4Ob2277/96y•OGH 4Ob2277/96y
Der Oberste Gerichtshof hat durch den Vizepräsidenten des Obersten Gerichtshofes Hon.Prof.Dr.Gamerith als Vorsitzenden sowie durch die Hofräte des Obersten Gerichtshofes Dr.Kodek und Dr.Niederreiter sowie die Hofrätinnen des Obersten Gerichtshofes Dr.Griß und Dr.Schenk als weitere Richter in der Rechtssache der klagenden Partei Elfriede K*****, vertreten durch Dr.Walter Hofbauer, Rechtsanwalt in Innsbruck, wider die beklagte Partei Doris S*****, vertreten durch Dr.Hansjörg Mader und Dr.Christian Kurz, Rechtsanwälte in Innsbruck, wegen S 83.440,-- (Revisionsinteresse S 67.200,--) infolge außerordentlicher Revision der beklagten Partei gegen das Urteil des Landesgerichtes Innsbruck als Berufungsgericht vom 24.April 1996, GZ 2 R 158/96s-18, den
Beschluß
gefaßt:
Die außerordentliche Revision der beklagten Partei wird gemäß § 508 a Abs 2 ZPO mangels der Voraussetzungen des § 502 Abs 1 ZPO zurückgewiesen (§ 510 Abs 3 ZPO).
Begründung:
Die angefochtene Entscheidung steht im Einklang mit der Rechtsprechung des Obersten Gerichtshofes:
Der Geschädigte hat nach ständiger Rechtsprechung des Obersten Gerichtshofes die Wahl zwischen konkreter und abstrakter Schadensberechnung (SZ 52/188; MietSlg 38.082 uva).

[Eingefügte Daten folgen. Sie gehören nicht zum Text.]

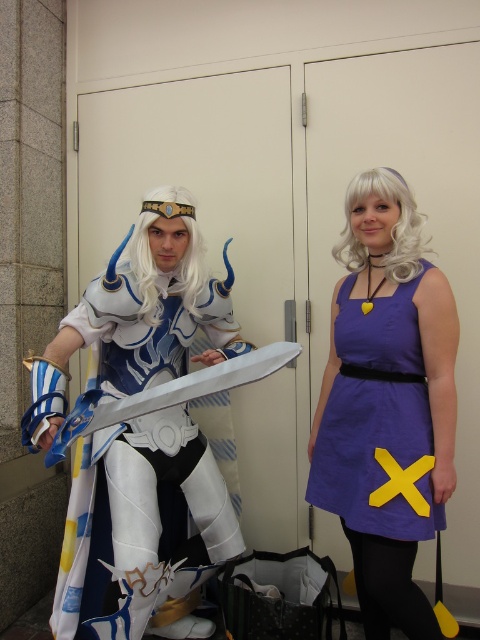 You are a photographer at a cosplay event. You need to position the purple fabric dress at center and the white glossy armor at center so that both fit within a 2m wide photo frame. Given their widths, which character should be placed closer to the edges to ensure both fit?

The purple fabric dress at center has a lesser width compared to white glossy armor at center, so the white glossy armor at center should be placed closer to the center to take up more space, while the purple fabric dress at center can be positioned near the edges to ensure both fit within the 2m wide frame.

You are a photographer at a cosplay event and need to position the purple fabric dress at center and the white glossy armor at center correctly. According to the scene, which costume should be placed to the left?

The white glossy armor at center should be placed to the left because the purple fabric dress at center is to the right of it. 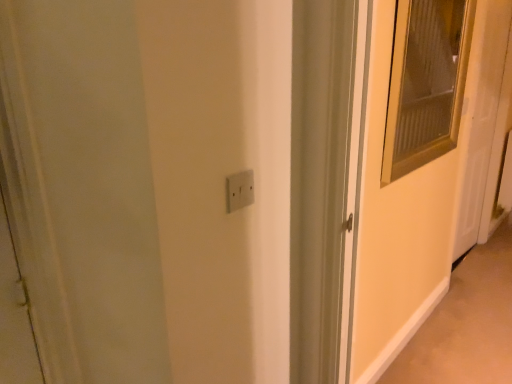 Question: Does white glossy door at right have a greater height compared to matte glass screen door at right?

Choices:
 (A) no
 (B) yes

Answer: (B)

Question: Is matte glass screen door at right surrounded by white glossy door at right?

Choices:
 (A) no
 (B) yes

Answer: (A)

Question: Is white glossy door at right positioned behind matte glass screen door at right?

Choices:
 (A) no
 (B) yes

Answer: (B)

Question: Does white glossy door at right have a greater width compared to matte glass screen door at right?

Choices:
 (A) no
 (B) yes

Answer: (B)

Question: Is white glossy door at right positioned with its back to matte glass screen door at right?

Choices:
 (A) no
 (B) yes

Answer: (A)

Question: Is point (496, 157) closer or farther from the camera than point (379, 274)?

Choices:
 (A) closer
 (B) farther

Answer: (B)

Question: From a real-world perspective, relative to matte glass screen door at right, is white glossy door at right vertically above or below?

Choices:
 (A) below
 (B) above

Answer: (A)

Question: Is white glossy door at right taller or shorter than matte glass screen door at right?

Choices:
 (A) tall
 (B) short

Answer: (A)

Question: Looking at their shapes, would you say white glossy door at right is wider or thinner than matte glass screen door at right?

Choices:
 (A) wide
 (B) thin

Answer: (A)

Question: Is beige carpet at lower right in front of or behind white glossy door at right in the image?

Choices:
 (A) front
 (B) behind

Answer: (A)

Question: In terms of size, does beige carpet at lower right appear bigger or smaller than white glossy door at right?

Choices:
 (A) small
 (B) big

Answer: (A)

Question: In terms of width, does beige carpet at lower right look wider or thinner when compared to white glossy door at right?

Choices:
 (A) thin
 (B) wide

Answer: (B)

Question: From the image's perspective, is beige carpet at lower right above or below white glossy door at right?

Choices:
 (A) above
 (B) below

Answer: (B)

Question: Would you say matte glass screen door at right is inside or outside beige carpet at lower right?

Choices:
 (A) inside
 (B) outside

Answer: (B)

Question: From the image's perspective, is matte glass screen door at right above or below beige carpet at lower right?

Choices:
 (A) below
 (B) above

Answer: (B)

Ob er den erlittenen Schaden beheben läßt, ist ohne Bedeutung (MietSlg 34.291; ZVR 1988/129 uva).
Daß die Klägerin (bis jetzt) die ihr von der Beklagten unmöglich gemachten Urlaubsaufenthalte in deren Hotel nicht durch das Aufsuchen anderer Hotels ausgeglichen hat, führt daher entgegen der Meinung der Beklagten nicht dazu, daß der Klägerin kein Schaden zu ersetzen ist.